Large operators will frequently drill wells, extract most of the resource, and then sell them off to smaller operators towards the end of the well’s productive life. After the small operator pumps the last dredges, they often declare bankruptcy, and leave the orphaned wells for the government (that is, taxpayers) to clean up.

Unfortunately, we already have a number of these orphaned wells here in Mesa County’s own backyard. For example, Fram Operating LLC has left a number of wells orphaned in the Grand Junction watershed. Fram only posted some $310,000 in bonds to the Colorado Oil and Gas Conservation Commission, despite the total bill for cleanup being about $5 million. These wells are a direct threat to the community’s water supply.

In my own experience, Fram has tried to strong-arm landowners such as myself into allowing them to drill on their property without regard to the potential impacts that their extraction might have on our water supply. Despite my protests and explanation that any drilling could divert away water that I needed to grow crops and raise cattle, their landman told me that my concerns didn’t matter, and that they would drill anyway. Fortunately, this did not come to pass, but there is no doubt in my mind that if they hadn’t filed for bankruptcy, they would have tried.

My story is just one example of what is happening across our state, and the real threat that orphaned oil and gas wells pose to us all. According to Colorado Parks and Wildlife, hunting, fishing, and animal watching contribute about $800 million to the economy of western Colorado, and $5.7 billion statewide. Colorado’s agricultural sector creates an additional $47 billion. Protecting these industries from disruptive changes in weather patterns, habitat loss, and soil degradation that orphaned wells contribute to is vital to protecting over 124,000 jobs throughout our state.

But it’s not just jobs on the line; it’s also our tax dollars. Of the approximately 52,000 producing wells in Colorado, about half produce less than 5 barrels of oil or equivalent in [methane] gas per day. Should the operators walk away from their obligations to plug and reclaim them, it will be Colorado taxpayers left to foot the bill for the billions of dollars in cleanup costs they represent.

Fortunately, there are steps we can take right now to prevent the orphaned well crisis we are facing from festering any longer. Presently, the Colorado Oil and Gas Conservation Commission is seeking to craft new financial assurance rules. They need to hear from the public that we expect operators to post a bond for the full cost of plugging and reclamation for each well up front before they are allowed to drill. At the federal level, we must encourage Sens. Hickenlooper and Bennet to push for the latter’s Oil and Gas Bonding Reform and Orphaned Well Remediation Act, which would provide billions of dollars to clean up orphaned wells and modernize bonding rates, to be passed by Congress as soon as possible.

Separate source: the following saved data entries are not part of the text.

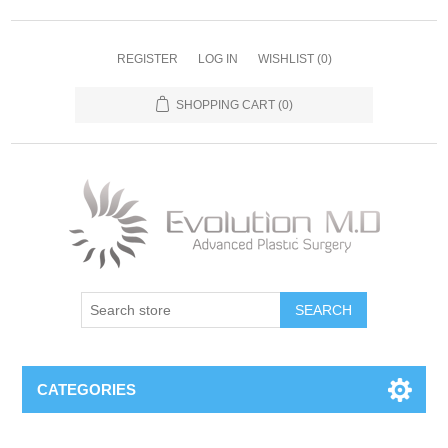
REGISTER
LOG IN
WISHLIST
(0)
SHOPPING CART
(0)
SEARCH
CATEGORIES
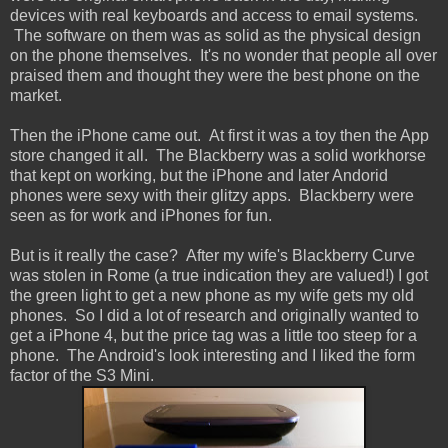
devices with real keyboards and access to email systems.
The software on them was as solid as the physical design
on the phone themselves. It's no wonder that people all over
praised them and thought they were the best phone on the
market.
Then the iPhone came out. At first it was a toy then the App
store changed it all. The Blackberry was a solid workhorse
that kept on working, but the iPhone and later Andorid
phones were sexy with their glitzy apps. Blackberry were
seen as for work and iPhones for fun.
But is it really the case? After my wife's Blackberry Curve
was stolen in Rome (a true indication they are valued!) I got
the green light to get a new phone as my wife gets my old
phones. So I did a lot of research and originally wanted to
get a iPhone 4, but the price tag was a little too steep for a
phone. The Android's look interesting and I liked the form
factor of the S3 Mini.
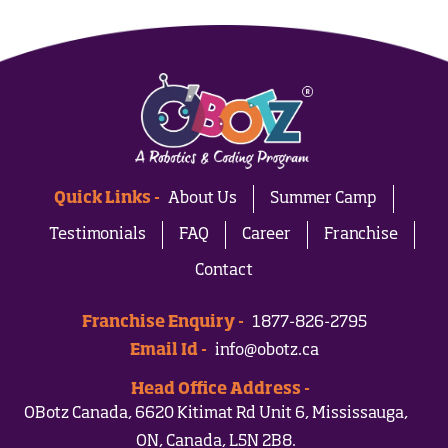
Quick Links -
About Us
Summer Camp
Testimonials
FAQ
Career
Franchise
Contact
Franchise Enquiry -
1877-826-2795
Email Id -
info@obotz.ca
Head Office Address -
OBotz Canada, 6620 Kitimat Rd Unit 6, Mississauga,
ON, Canada, L5N 2B8.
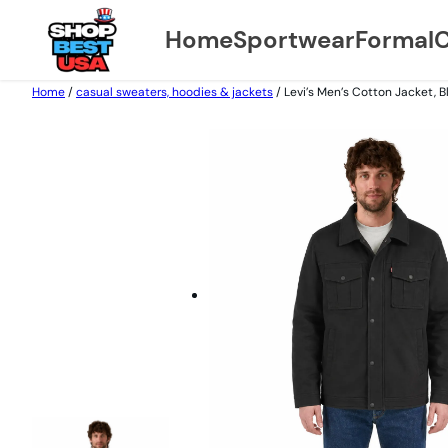
Home
Sportwear
Formal
C
Home
/
casual sweaters, hoodies & jackets
/ Levi’s Men’s Cotton Jacket, B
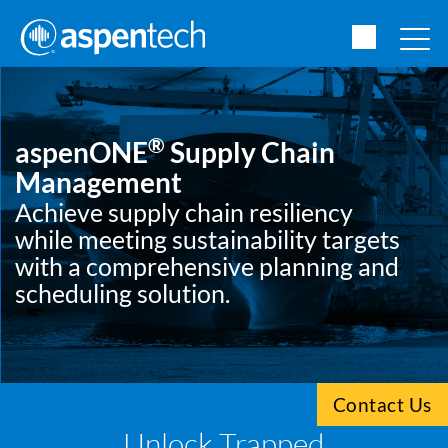
®
aspenONE
Supply Chain
Management
Achieve supply chain resiliency
while meeting sustainability targets
with a comprehensive planning and
scheduling solution.
Contact Us
Unlock Trapped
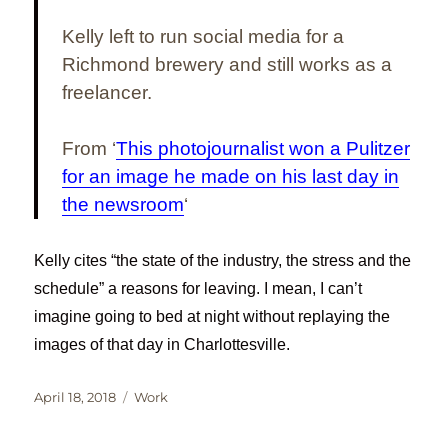
Kelly left to run social media for a
Richmond brewery and still works as a
freelancer.
From ‘
This photojournalist won a Pulitzer
for an image he made on his last day in
the newsroom
‘
Kelly cites “the state of the industry, the stress and the
schedule” a reasons for leaving. I mean, I can’t
imagine going to bed at night without replaying the
images of that day in Charlottesville.
Posted
Categories
April 18, 2018
Work
on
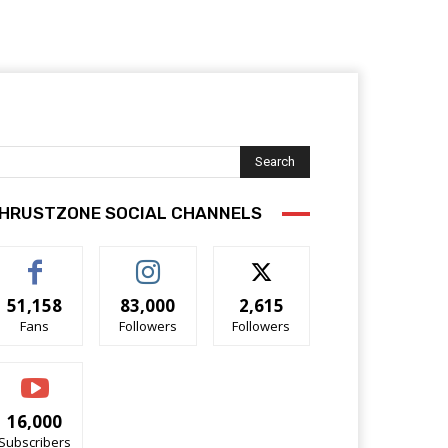
Search
HRUSTZONE SOCIAL CHANNELS
51,158
83,000
2,615
Fans
Followers
Followers
16,000
Subscribers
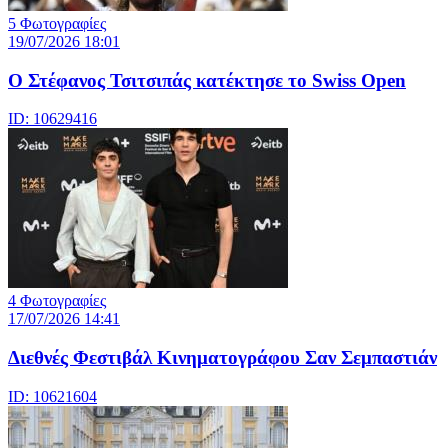
5 Φωτογραφίες
19/07/2026 18:01
Ο Στέφανος Τσιτσιπάς κατέκτησε το Swiss Open
ID: 10629416
4 Φωτογραφίες
17/07/2026 14:41
Διεθνές Φεστιβάλ Κινηματογράφου Σαν Σεμπαστιάν
ID: 10621604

For those of us on the Western Slope working in agriculture, science has produced technological advances that have made our work easier and level of crop production possible. Now, science is telling us that we have to protect our environment, health, and water from orphaned oil and gas wells. By working together, we can confront this threat to our health, economy, and tax dollars, and protect this vibrant, beautiful state for Coloradans now and in the future.

Don Lumbardy is a fourth-generation rancher born in Mesa County, just 20 miles west of the ranch he lives on today. Don has been ranching in western Colorado for nearly 50 years, and works to help the public understand the importance of food, water, and protecting the environment that sustains them.